**SUPPLIED MATERIAL**:
-.-.-

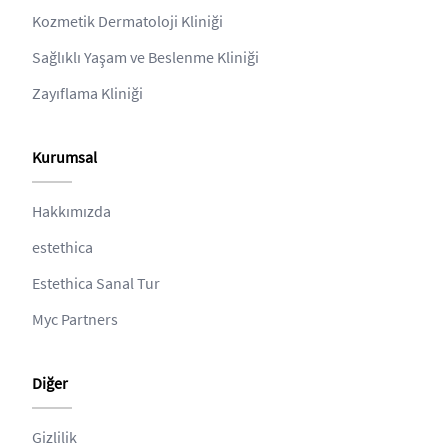
Kozmetik Dermatoloji Kliniği
Sağlıklı Yaşam ve Beslenme Kliniği
Zayıflama Kliniği
Kurumsal
Hakkımızda
estethica
Estethica Sanal Tur
Myc Partners
Diğer
Gizlilik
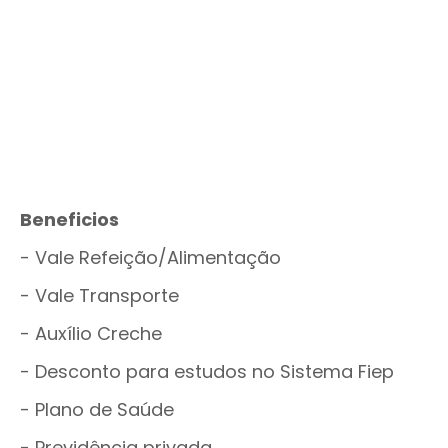
Beneficios
- Vale Refeição/Alimentação
- Vale Transporte
- Auxílio Creche
- Desconto para estudos no Sistema Fiep
- Plano de Saúde
- Previdência privada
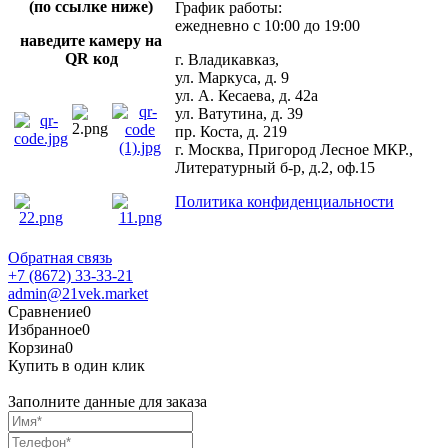
(по ссылке ниже)
График работы:
ежедневно с 10:00 до 19:00
наведите камеру на
QR код
г. Владикавказ,
ул. Маркуса, д. 9
ул. А. Кесаева, д. 42а
ул. Ватутина, д. 39
пр. Коста, д. 219
г. Москва, Пригород Лесное МКР.,
Литературный б-р, д.2, оф.15
Политика конфиденциальности
Обратная связь
+7 (8672) 33-33-21
admin@21vek.market
Сравнение
0
Избранное
0
Корзина
0
Купить в один клик
Заполните данные для заказа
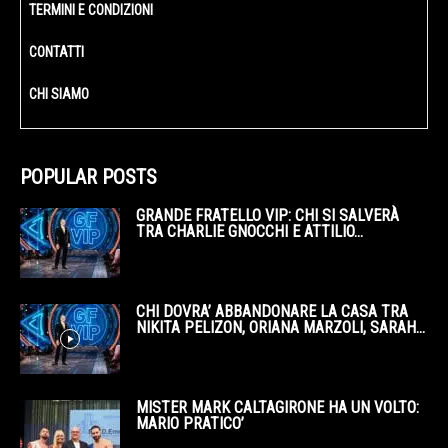
TERMINI E CONDIZIONI
CONTATTI
CHI SIAMO
POPULAR POSTS
GRANDE FRATELLO VIP: CHI SI SALVERÀ
TRA CHARLIE GNOCCHI E ATTILIO...
CHI DOVRA’ ABBANDONARE LA CASA TRA
NIKITA PELIZON, ORIANA MARZOLI, SARAH...
MISTER MARK CALTAGIRONE HA UN VOLTO:
MARIO PRATICO’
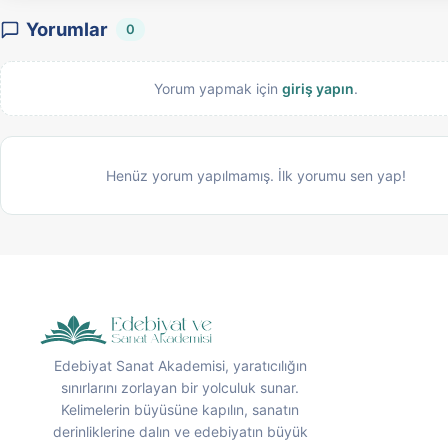
Yorumlar
0
Yorum yapmak için
giriş yapın
.
Henüz yorum yapılmamış. İlk yorumu sen yap!
Edebiyat Sanat Akademisi, yaratıcılığın
sınırlarını zorlayan bir yolculuk sunar.
Kelimelerin büyüsüne kapılın, sanatın
derinliklerine dalın ve edebiyatın büyük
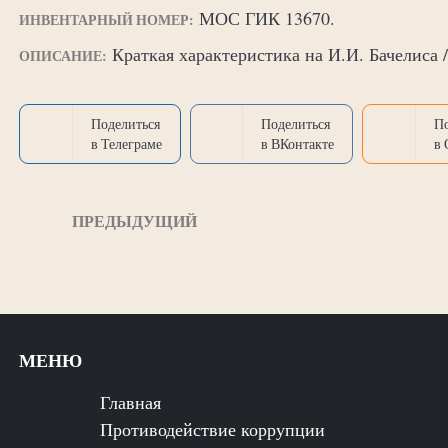
МОС ГИК 13670.
ИНВЕНТАРНЫЙ НОМЕР:
Краткая характеристика на И.И. Бачелиса /
ОПИСАНИЕ:
Поделиться
Поделиться
П
в Телеграме
в ВКонтакте
в
ПРЕДЫДУЩИЙ
МЕНЮ
Главная
Противодействие коррупции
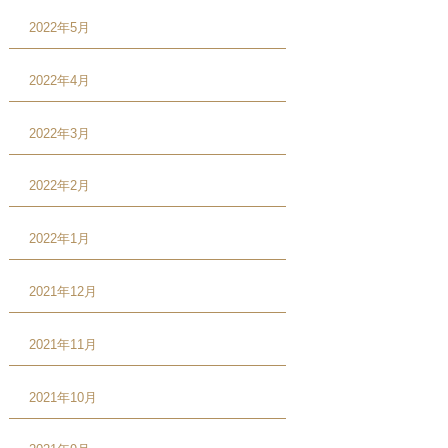
2022年5月
2022年4月
2022年3月
2022年2月
2022年1月
2021年12月
2021年11月
2021年10月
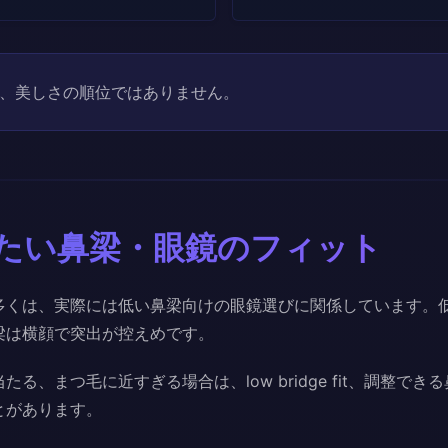
、美しさの順位ではありません。
たい鼻梁・眼鏡のフィット
多くは、実際には低い鼻梁向けの眼鏡選びに関係しています。
梁は横顔で突出が控えめです。
る、まつ毛に近すぎる場合は、low bridge fit、調整で
とがあります。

-.-.-

**EXERCISE AIM**:
A word-for-word transcription of the entries above, free of images, is what is wanted.

**RESULT**:
Kozmetik Dermatoloji Kliniği
Sağlıklı Yaşam ve Beslenme Kliniği
Zayıflama Kliniği
Kurumsal
Hakkımızda
estethica
Estethica Sanal Tur
Myc Partners
Diğer
Gizlilik
Beneficios
- Vale Refeição/Alimentação
- Vale Transporte
- Auxílio Creche
- Desconto para estudos no Sistema Fiep
- Plano de Saúde
- Previdência privada
(по ссылке ниже)
График работы:
ежедневно с 10:00 до 19:00
наведите камеру на
QR код
г. Владикавказ,
ул. Маркуса, д. 9
ул. А. Кесаева, д. 42а
ул. Ватутина, д. 39
пр. Коста, д. 219
г. Москва, Пригород Лесное МКР.,
Литературный б-р, д.2, оф.15
Политика конфиденциальности
Обратная связь
+7 (8672) 33-33-21
admin@21vek.market
Сравнение
0
Избранное
0
Корзина
0
Купить в один клик
Заполните данные для заказа
TERMINI E CONDIZIONI
CONTATTI
CHI SIAMO
POPULAR POSTS
GRANDE FRATELLO VIP: CHI SI SALVERÀ
TRA CHARLIE GNOCCHI E ATTILIO...
CHI DOVRA’ ABBANDONARE LA CASA TRA
NIKITA PELIZON, ORIANA MARZOLI, SARAH...
MISTER MARK CALTAGIRONE HA UN VOLTO:
MARIO PRATICO’
Yorumlar
0
Yorum yapmak için
giriş yapın
.
Henüz yorum yapılmamış. İlk yorumu sen yap!
Edebiyat Sanat Akademisi, yaratıcılığın
sınırlarını zorlayan bir yolculuk sunar.
Kelimelerin büyüsüne kapılın, sanatın
derinliklerine dalın ve edebiyatın büyük
МОС ГИК 13670.
ИНВЕНТАРНЫЙ НОМЕР:
Краткая характеристика на И.И. Бачелиса /
ОПИСАНИЕ:
Поделиться
Поделиться
П
в Телеграме
в ВКонтакте
в
ПРЕДЫДУЩИЙ
МЕНЮ
Главная
Противодействие коррупции
2022年5月
2022年4月
2022年3月
2022年2月
2022年1月
2021年12月
2021年11月
2021年10月
、美しさの順位ではありません。
たい鼻梁・眼鏡のフィット
多くは、実際には低い鼻梁向けの眼鏡選びに関係しています。
梁は横顔で突出が控えめです。
る、まつ毛に近すぎる場合は、low bridge fit、調整で
とがあります。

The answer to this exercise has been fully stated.